Figure out how many lines in these records contain "AMGライン". Only the number belongs in the reply.

[Dataset entries]
*-*-*
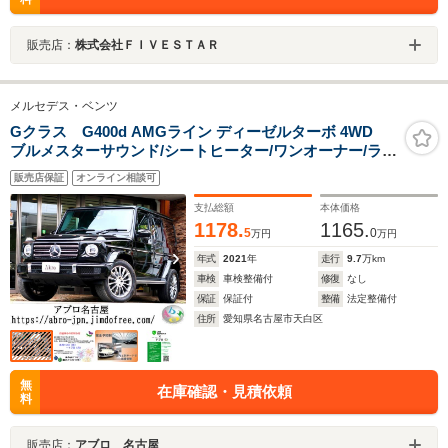
販売店：
株式会社ＦＩＶＥＳＴＡＲ
メルセデス・ベンツ
Gクラス G400d AMGライン ディーゼルターボ 4WD
ブルメスターサウンド/シートヒーター/ワンオーナー/ラグ
ジュアリーPKG/AMGライン/バックカメラ/ETC/全周囲カ
販売店保証
オンライン相談可
メラ
支払総額
本体価格
1178.
1165.
5
0
万円
万円
年式
2021
年
走行
9.7
万km
車検
車検整備付
修復
なし
保証
保証付
整備
法定整備付
住所
愛知県名古屋市天白区
無
在庫確認・見積依頼
料
販売店：
アブロ 名古屋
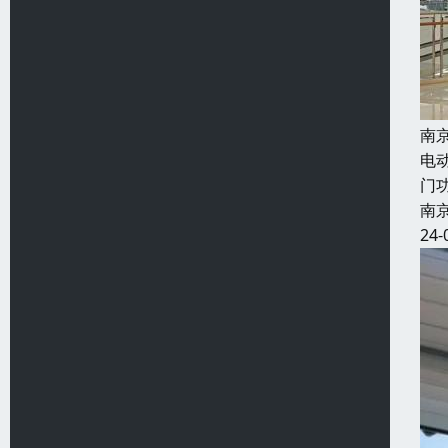
南
电
门
南
24-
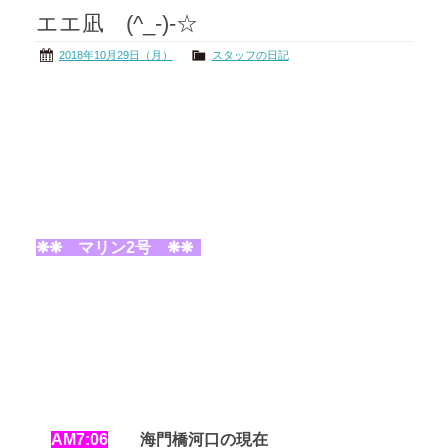
エエ凪 (^_-)-☆
茨城の海
公式ブログ
2018年10月29日（月）
スタッフの日記
アクセス
オーナー様掲示板
会社概要
リンク
❋❋ マリン2号 ❋❋
AM7
:06
海門橋河口の現在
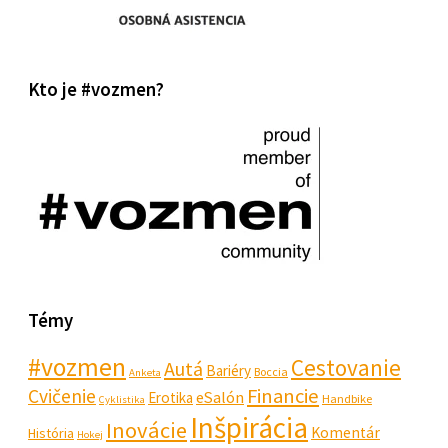
Kto je #vozmen?
Témy
#vozmen
Cestovanie
Autá
Bariéry
Boccia
Anketa
Financie
Cvičenie
eSalón
Erotika
Handbike
Cyklistika
Inšpirácia
Inovácie
Komentár
História
Hokej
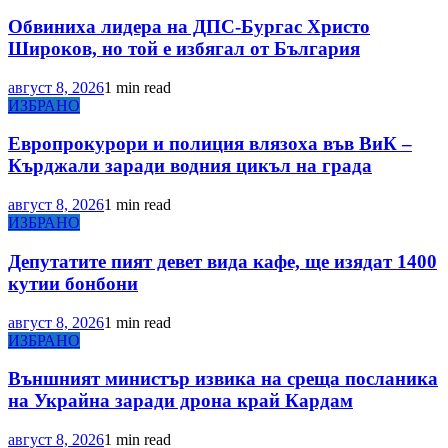
Обвиниха лидера на ДПС-Бургас Христо
Широков, но той е избягал от България
август 8, 2026
1 min read
ИЗБРАНО
Европрокурори и полиция влязоха във ВиК –
Кърджали заради водния цикъл на града
август 8, 2026
1 min read
ИЗБРАНО
Депутатите пият девет вида кафе, ще изядат 1400
кутии бонбони
август 8, 2026
1 min read
ИЗБРАНО
Външният министър извика на среща посланика
на Украйна заради дрона край Кардам
август 8, 2026
1 min read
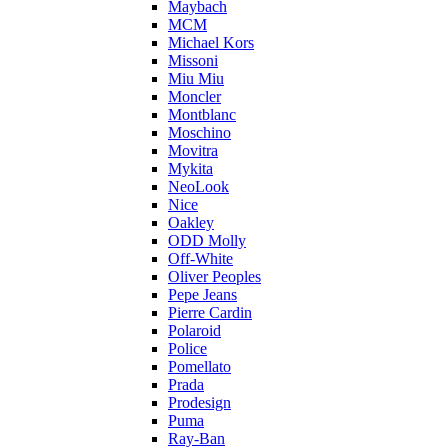
Maybach
MCM
Michael Kors
Missoni
Miu Miu
Moncler
Montblanc
Moschino
Movitra
Mykita
NeoLook
Nice
Oakley
ODD Molly
Off-White
Oliver Peoples
Pepe Jeans
Pierre Cardin
Polaroid
Police
Pomellato
Prada
Prodesign
Puma
Ray-Ban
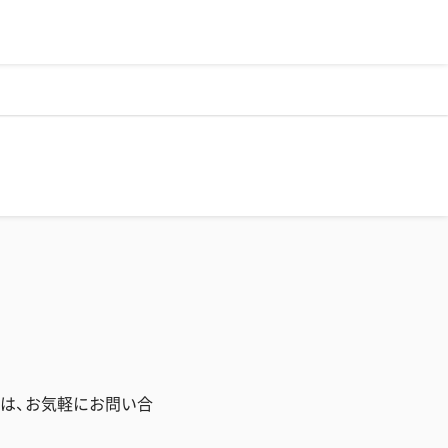
は、お気軽にお問い合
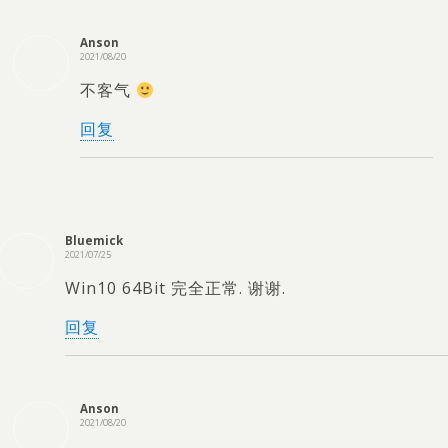
Anson
2021/08/20
不客气
回复
Bluemick
2021/07/25
Win10 64Bit 完全正常. 谢谢.
回复
Anson
2021/08/20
*-*-*
Written reply
2